This invention relates to electric motors having brushes and in particular, to a brush assembly of the motor.
Brush motors include a stator, a rotor rotatably mounted to the stator and a brush assembly. The rotor includes a shaft, a commutator and a rotor core fixed to the shaft, and rotor windings wound around the rotor core and electrically connected with segments of the commutator. The brush assembly has brushes in sliding contact with the commutator to transfer electrical power there to.
When the motor operates, the rotor rotates relative to the stator so that the brushes and their power supply circuits are subject to voltage and current fluctuations as the brushes transfer from one segment of the commutator to the next, thus generating electromagnetic interference (EMI).
In order to suppress the motor EMI, filter capacitors and/or inductors are usually mounted on the brush assembly to prevent the motor from electrically interfering with objects outside the motor. However, because the motor usually has a small size, EMI generated at the brushes may be radiated to the motor terminals, known as the coupling effect, whereby EMI produced by the motor may still electrically interfere with the motor power supply circuit and objects outside the motor.

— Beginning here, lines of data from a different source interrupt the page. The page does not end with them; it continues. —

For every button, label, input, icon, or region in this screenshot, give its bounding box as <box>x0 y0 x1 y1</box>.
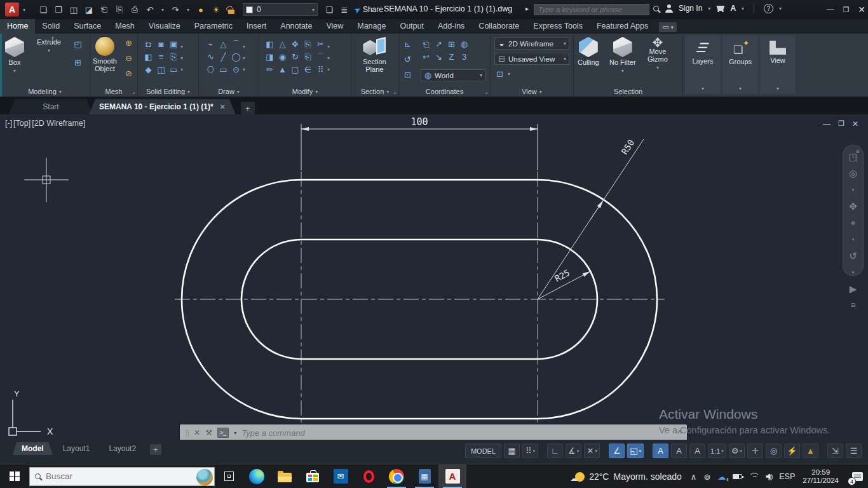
user-icon[interactable] <box>665 4 673 13</box>
solid-editing-grid[interactable]: ◘◙▣◧≡⎘◆◫▭ <box>143 39 179 75</box>
layer-on-icon[interactable]: ● <box>194 3 207 17</box>
isodraft-toggle[interactable]: ✕▾ <box>584 444 600 458</box>
draw-grid[interactable]: ⌁△⌒∿╱◯⎔▭⊙ <box>205 39 241 75</box>
mail-button[interactable]: ✉ <box>327 464 355 488</box>
zoom-icon[interactable]: ⌖ <box>850 218 855 227</box>
match-properties-icon[interactable]: ❏ <box>323 3 336 17</box>
ribbon-tab-solid[interactable]: Solid <box>35 19 67 34</box>
layer-dropdown[interactable]: 0 ▾ <box>243 3 318 16</box>
help-search-input[interactable] <box>534 4 649 15</box>
ortho-toggle[interactable]: ∟ <box>547 444 563 458</box>
hardware-acceleration-toggle[interactable]: ⚡ <box>784 444 800 458</box>
save-as-icon[interactable]: ◪ <box>83 3 95 17</box>
orbit-icon[interactable]: ↺ <box>849 251 857 261</box>
drawing-canvas[interactable]: 100 R50 R25 <box>0 114 868 440</box>
undo-caret-icon[interactable]: ▾ <box>159 3 166 17</box>
calculator-button[interactable]: ▦ <box>410 464 438 488</box>
modify-carets[interactable]: ▾▾▾ <box>327 41 330 72</box>
redo-icon[interactable]: ↷ <box>169 3 182 17</box>
layer-unlock-icon[interactable] <box>228 10 234 14</box>
workspace-gear-button[interactable]: ⚙▾ <box>729 444 745 458</box>
panel-label-draw[interactable]: Draw▾ <box>199 88 259 95</box>
ribbon-tab-manage[interactable]: Manage <box>350 19 393 34</box>
annotation-visibility-toggle[interactable]: A <box>689 444 705 458</box>
vp-view-control[interactable]: [Top] <box>13 119 31 128</box>
file-tab-close-icon[interactable]: ✕ <box>220 103 226 111</box>
panel-label-mesh[interactable]: Mesh⌟ <box>90 88 137 95</box>
showmotion-icon[interactable]: ▶ <box>850 284 857 294</box>
tray-expand-icon[interactable]: ∧ <box>691 472 697 482</box>
modify-grid[interactable]: ◧△✥⎘✂◨◉↻⎗⌒✏▲▢∈⠿ <box>264 39 326 75</box>
task-view-button[interactable] <box>215 464 243 488</box>
ribbon-tab-output[interactable]: Output <box>393 19 431 34</box>
command-input[interactable] <box>241 428 672 438</box>
move-gizmo-button[interactable]: ✥ MoveGizmo▾ <box>648 39 668 72</box>
ribbon-tab-visualize[interactable]: Visualize <box>142 19 187 34</box>
navbar-collapse-icon[interactable]: ⊟ <box>851 301 856 310</box>
taskbar-search-box[interactable] <box>29 467 215 486</box>
ucs-grid[interactable]: ⎗↗⊞◍↩↘Z3 <box>421 39 470 62</box>
sign-in-caret-icon[interactable]: ▾ <box>708 6 710 11</box>
share-label[interactable]: Share <box>363 5 383 14</box>
model-space-button[interactable]: MODEL <box>465 444 501 458</box>
ribbon-tab-collaborate[interactable]: Collaborate <box>471 19 526 34</box>
command-grip-icon[interactable]: ⣿ <box>185 429 189 437</box>
ribbon-tab-annotate[interactable]: Annotate <box>273 19 319 34</box>
volume-icon[interactable]: ))) <box>766 473 772 480</box>
app-menu-caret-icon[interactable]: ▾ <box>20 3 28 17</box>
vp-close-icon[interactable]: ✕ <box>852 119 858 128</box>
modeling-tools-column[interactable]: ◰⊞ <box>72 39 83 68</box>
recent-commands-caret-icon[interactable]: ▾ <box>234 430 236 436</box>
customize-status-button[interactable]: ☰ <box>846 444 862 458</box>
mesh-tools-column[interactable]: ⊕⊖⊘ <box>123 37 134 79</box>
model-viewport[interactable]: [-] [Top] [2D Wireframe] — ❐ ✕ ⊗ ◳ ◎ ▾ ✥… <box>0 114 868 440</box>
zoom-caret-icon[interactable]: ▾ <box>852 234 855 244</box>
command-close-icon[interactable]: ✕ <box>194 428 200 437</box>
wifi-icon[interactable] <box>749 473 759 480</box>
layout-tab-model[interactable]: Model <box>13 442 53 455</box>
microsoft-store-button[interactable] <box>299 464 327 488</box>
open-file-icon[interactable]: ❐ <box>52 3 65 17</box>
panel-label-modeling[interactable]: Modeling▾ <box>0 88 90 95</box>
ribbon-tab-home[interactable]: Home <box>0 19 35 34</box>
file-tab-document[interactable]: SEMANA 10 - Ejercicio 1 (1) (1)* ✕ <box>89 99 236 114</box>
search-icon[interactable] <box>653 6 659 11</box>
ribbon-tab-parametric[interactable]: Parametric <box>187 19 240 34</box>
panel-view-collapsed[interactable]: View▾ <box>760 36 796 94</box>
ribbon-tab-mesh[interactable]: Mesh <box>108 19 142 34</box>
annotation-monitor-toggle[interactable]: A <box>653 444 668 458</box>
ribbon-tab-addins[interactable]: Add-ins <box>431 19 471 34</box>
wireless-display-icon[interactable]: ⊚ <box>703 472 710 482</box>
weather-widget[interactable]: ☁ 22°C Mayorm. soleado <box>575 471 682 482</box>
chrome-button[interactable] <box>383 464 410 488</box>
smooth-object-button[interactable]: SmoothObject <box>93 37 117 72</box>
panel-label-selection[interactable]: Selection <box>574 88 682 95</box>
wheel-caret-icon[interactable]: ▾ <box>852 185 855 194</box>
ucs-tools-column[interactable]: ⊾↺⊡ <box>402 39 413 80</box>
command-prompt-icon[interactable]: >_ <box>217 428 229 438</box>
ribbon-tab-insert[interactable]: Insert <box>240 19 273 34</box>
command-line[interactable]: ⣿ ✕ ⚒ >_ ▾ ^ <box>180 424 687 440</box>
ribbon-tab-featured-apps[interactable]: Featured Apps <box>590 19 655 34</box>
box-button[interactable]: Box▾ <box>5 37 24 75</box>
redo-caret-icon[interactable]: ▾ <box>184 3 192 17</box>
isolate-objects-button[interactable]: ◎ <box>766 444 782 458</box>
minimize-button[interactable]: — <box>826 5 834 14</box>
help-icon[interactable]: ? <box>764 4 773 13</box>
toolbar-options-icon[interactable]: ≣ <box>338 3 351 17</box>
fullscreen-toggle[interactable]: ⇲ <box>827 444 843 458</box>
clock[interactable]: 20:59 27/11/2024 <box>803 468 839 485</box>
plot-icon[interactable]: ⎗ <box>98 3 111 17</box>
panel-label-solid-editing[interactable]: Solid Editing▾ <box>138 88 198 95</box>
sign-in-label[interactable]: Sign In <box>679 4 702 13</box>
panel-label-coordinates[interactable]: Coordinates⌟ <box>399 88 490 95</box>
start-button[interactable] <box>0 464 29 488</box>
ribbon-display-options[interactable]: ▭▾ <box>659 22 677 32</box>
pan-icon[interactable]: ✥ <box>849 201 857 211</box>
navigation-bar[interactable]: ⊗ ◳ ◎ ▾ ✥ ⌖ ▾ ↺ ▾ ▶ ⊟ <box>843 145 864 276</box>
ribbon-tab-express-tools[interactable]: Express Tools <box>526 19 590 34</box>
panel-layers[interactable]: ☰ Layers▾ <box>685 36 721 94</box>
new-drawing-tab-button[interactable]: + <box>241 102 255 114</box>
no-filter-button[interactable]: No Filter▾ <box>609 37 636 75</box>
layer-thaw-icon[interactable]: ☀ <box>210 3 222 17</box>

Thus there is a desire for a brush motor having improved EMI suppression.
Accordingly, in one aspect thereof, the present invention provides a brush assembly for a brush motor, comprising: a support member, brush holders disposed on the support member, at least two first brushes and at least two second brushes respectively mounted to the brush holders, a first motor terminal and a second motor terminal for connecting with an external power supply, a first filter circuit connected to the first motor terminal, a second filter circuit connected to the second motor terminal, wherein the first motor terminal, the second motor terminal, the first filter circuit and the second filter circuit are mounted in a region defined by two adjacent brushes of said brushes, and said two adjacent brushes form an angle greater than 60 degrees but less than 180 degrees. The at least two first brushes have the same polarity, the at least two second brushes have the same polarity opposite to the first brushes, and the two adjacent brushes defined the region have the same polarity
Preferably, the angle is 120 degrees.
Preferably, a varistor is connected between the first motor terminal and the second motor terminal.
Preferably, a capacitor is connected between the first motor terminal and the second motor terminal.
Preferably, the first filter circuit comprises a first inductor connected in series between the first motor terminal and the first brushes, the first inductor being disposed parallel with one of the adjacent brushes and physically between the first motor terminal and said adjacent brush.
Preferably, the second filter circuit comprises a second inductor connected in series between the second motor terminal and the second brushes, the second inductor being disposed parallel with the other adjacent brush and physically between the second motor terminal and said other adjacent brush.
Preferably, the first filter circuit further comprises a first ground capacitor, connected between the first motor terminal and a first earth connection and physically disposed between the first inductor and the first motor terminal.
Preferably, the second motor terminal has a second earth connection.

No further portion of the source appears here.